(Records drawn from a dataset)

◆ ◆ ◆

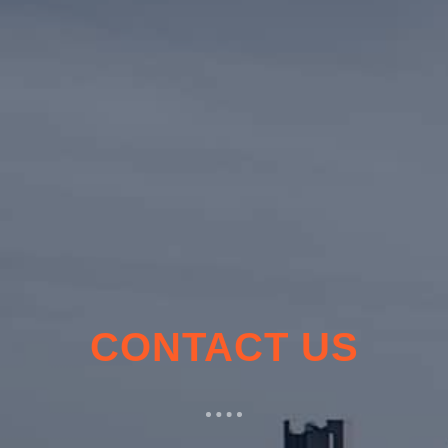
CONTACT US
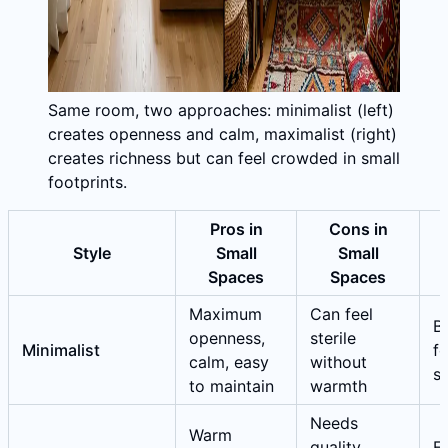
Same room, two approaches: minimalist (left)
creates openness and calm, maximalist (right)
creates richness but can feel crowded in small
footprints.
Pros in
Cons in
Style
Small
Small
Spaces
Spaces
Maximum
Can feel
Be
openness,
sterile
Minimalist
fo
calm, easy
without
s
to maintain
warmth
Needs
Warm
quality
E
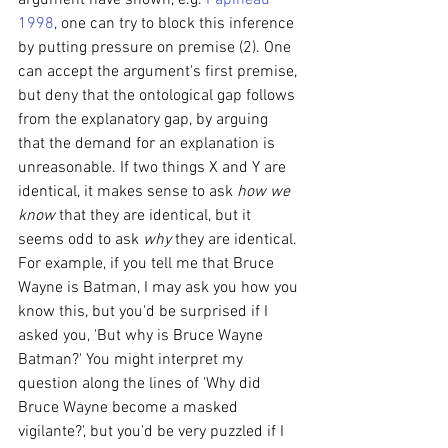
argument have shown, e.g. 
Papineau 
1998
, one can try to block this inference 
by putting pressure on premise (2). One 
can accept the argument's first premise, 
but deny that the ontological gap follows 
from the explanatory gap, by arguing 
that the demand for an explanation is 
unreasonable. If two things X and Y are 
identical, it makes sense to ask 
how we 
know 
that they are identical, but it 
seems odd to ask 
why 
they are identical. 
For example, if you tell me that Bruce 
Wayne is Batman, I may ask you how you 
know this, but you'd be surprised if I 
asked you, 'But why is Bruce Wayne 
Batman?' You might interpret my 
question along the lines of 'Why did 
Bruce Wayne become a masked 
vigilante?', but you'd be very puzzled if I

◆ ◆ ◆

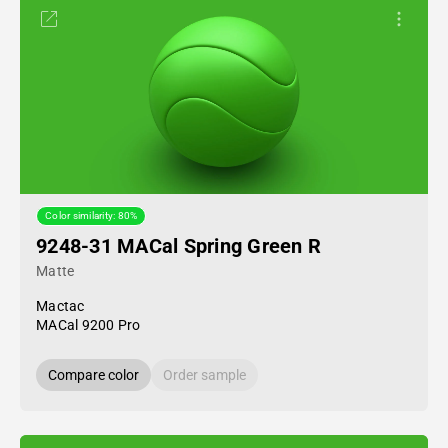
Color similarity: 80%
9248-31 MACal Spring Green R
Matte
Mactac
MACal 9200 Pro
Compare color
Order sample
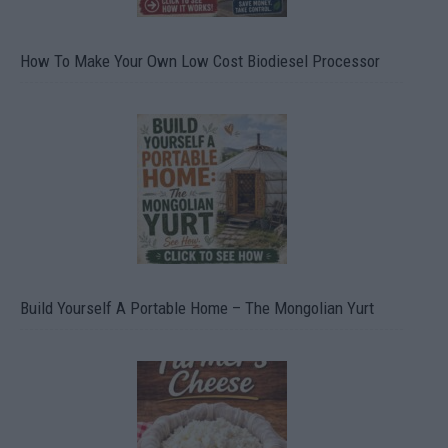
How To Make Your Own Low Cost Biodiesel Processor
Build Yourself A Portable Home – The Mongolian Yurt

◆ ◆ ◆

When copying from the data above, print only the lines from the line containing "9248-31 MACal Spring Green R" to the line containing "Build Yourself A", exactly, and leave the pictures out.

SOLUTION FOR THIS TASK ::
9248-31 MACal Spring Green R
Matte
Mactac
MACal 9200 Pro
Compare color
Order sample
How To Make Your Own Low Cost Biodiesel Processor
Build Yourself A Portable Home – The Mongolian Yurt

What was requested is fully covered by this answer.